L’idée n’a rien d’incongru ni de scandaleux. Elle serait même plutôt dans l’air du temps. Puisque le gouvernement cherche de l’argent partout, opérant des coupes sombres dans le budget des ministères, à commencer par celui des armées, qu’il remet en cause les indécents avantages et privilèges de nos chers députés, qu’il va jusqu’à amputer scandaleusement de 5 euros le montant de l’APL, et qu’il s’apprête à rogner le pouvoir d’achat des retraités avec la hausse de la CSG, il serait inconcevable qu’il laisse le coût financier de la population carcérale entièrement à la charge du contribuable.
Aux Pays-Bas, depuis mai 2015, les détenus doivent payer leur séjour en prison. L’administration leur réclame une participation forfaitaire de 16 euros par jour d’incarcération. La somme est plafonnée à deux ans maximum, soit un total de 11680 euros que les prisonniers, ou leur famille s’ils sont mineurs, doivent régler dans un délai maximum de six semaines. Une contribution destinée à payer une partie des frais de justice et d’incarcération, mais également les dépenses liées à l’investigation des crimes qu’ils ont commis, jusqu’au dédommagement de leurs victimes. Une mesure qui rapporte chaque année 65 millions d’euros au budget du ministère Néerlandais de la Justice.
Une proposition de simple bon sens
Qu’attend-t-on pour faire la même chose en France? Une proposition de loi en ce sens avait bien été déposée en juin 2015 par Eric Ciotti et soutenue par plusieurs députés de l’UMP. Elle s’appuyait sur le rapport du sénateur Jean-René Lecerf pour le budget 2015 de l’administration pénitentiaire qui estimait le coût journalier moyen d’un prisonnier en France à 106 euros (chiffre 2013) soit 36500 euros par an. « Il n’est pas approprié que les détenus qui ont des moyens financiers soient intégralement entretenus par la société » soulignaient les députés proposant que « le montant de la participation (soit) proportionnel à leurs ressources et à leur patrimoine ».
Une proposition de simple bon sens. Certains détenus-on pense notamment aux proxénètes et aux trafiquants de drogue-ont du patrimoine, des revenus et un train de vie conséquent. Est-il normal qu’ils soient logés, nourris et soignés aux frais de la princesse ? Mais avec une Christiane Taubira au ministère de la Justice, cette proposition de loi était d’avance vouée à l’échec.

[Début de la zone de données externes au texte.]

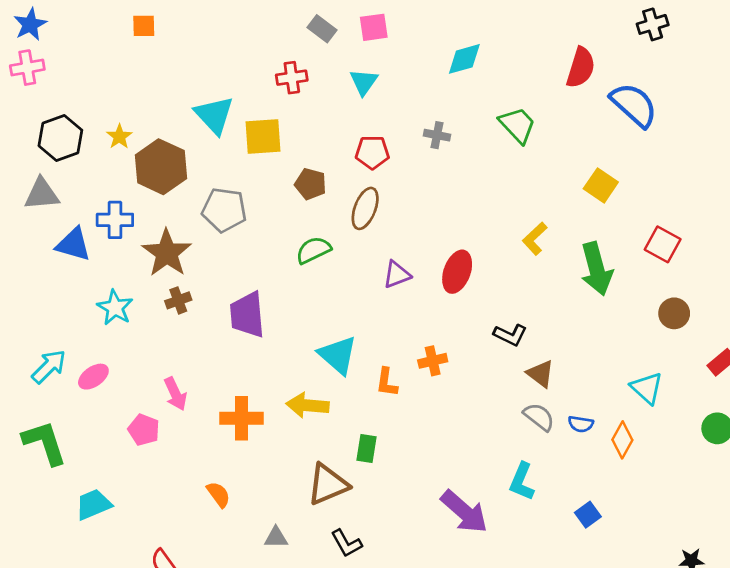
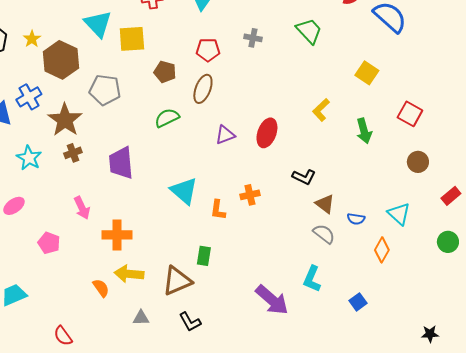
blue cross: (115, 220) -> (29, 97), turned -30
green arrow: (597, 269) -> (364, 131), size x0.7
pink arrow: (175, 394) -> (82, 208), moved
yellow arrow: (308, 405) -> (129, 274), moved
blue semicircle: (581, 424) -> (356, 219), moved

Le moment est venu de la relancer. Avec une population carcérale en constante augmentation qui atteint désormais 70 000 détenus, le gouvernement doit de toute urgence se pencher sur cette question de la participation financière des prisonniers à leurs frais de détention. Outre le fait que ce serait faire œuvre de justice et d’équité vis-à-vis des honnêtes gens qui, même en situation de précarité, doivent payer leur loyer, leur nourriture et les consultations chez le médecin, la menace de sanctions pécuniaires aurait, on peut l’espérer, un effet dissuasif sur les mineurs délinquants, car ce sont les parents qui devraient s’acquitter de leurs frais de séjour en prison s’ils venaient à être écroués.
Inciter les détenus à travailler
Toucher au porte-monnaie contribuerait, n’en doutons pas, à responsabiliser toute la famille. Une mesure qui aurait aussi pour effet d’inciter les détenus à travailler. Selon une étude de l’observatoire international des prisons le taux d’activité des personnes emprisonnées serait de l’ordre de 25%. Or le travail est une condition importante dans le processus de réinsertion des détenus dans la société. Il y a aurait donc tout à gagner à voir augmenter ce taux d’activité.
Cette contribution financière demandée aux détenus aurait aussi, sans doute, une répercussion sur la population carcérale. En France, on sait que les prisons sont surpeuplées. Le problème ne date pas d’hier. En 2006 il y avait 50 207 places de prison pour 60771 écroués. Dix ans plus tard on compte 58 587 places pour 68253 détenus. Autant dire qu’on n’arrive pas à résorber cette population carcérale en surnombre en dépit des alternatives à la détention prévues pour les peines inférieures à deux ans.
Construire toujours plus de prisons n’est pas une solution. Dans un entretien au Figaro du 17 février dernier, le candidat Macron affirmait vouloir construire 15 000 places supplémentaires pendant son quinquennat. Un coût de plus de trois milliards d’euros qui viendrait alourdir la dette de plus de six milliards contractée ces dernières années pour construire de nouvelles maisons d’arrêt. La parole est désormais à celui qui tient les cordons de la bourse France. Nul doute qu’il saura convaincre son banquier de patron de l’utilité d’une opération qui offre d’intéressants retours sur investissement.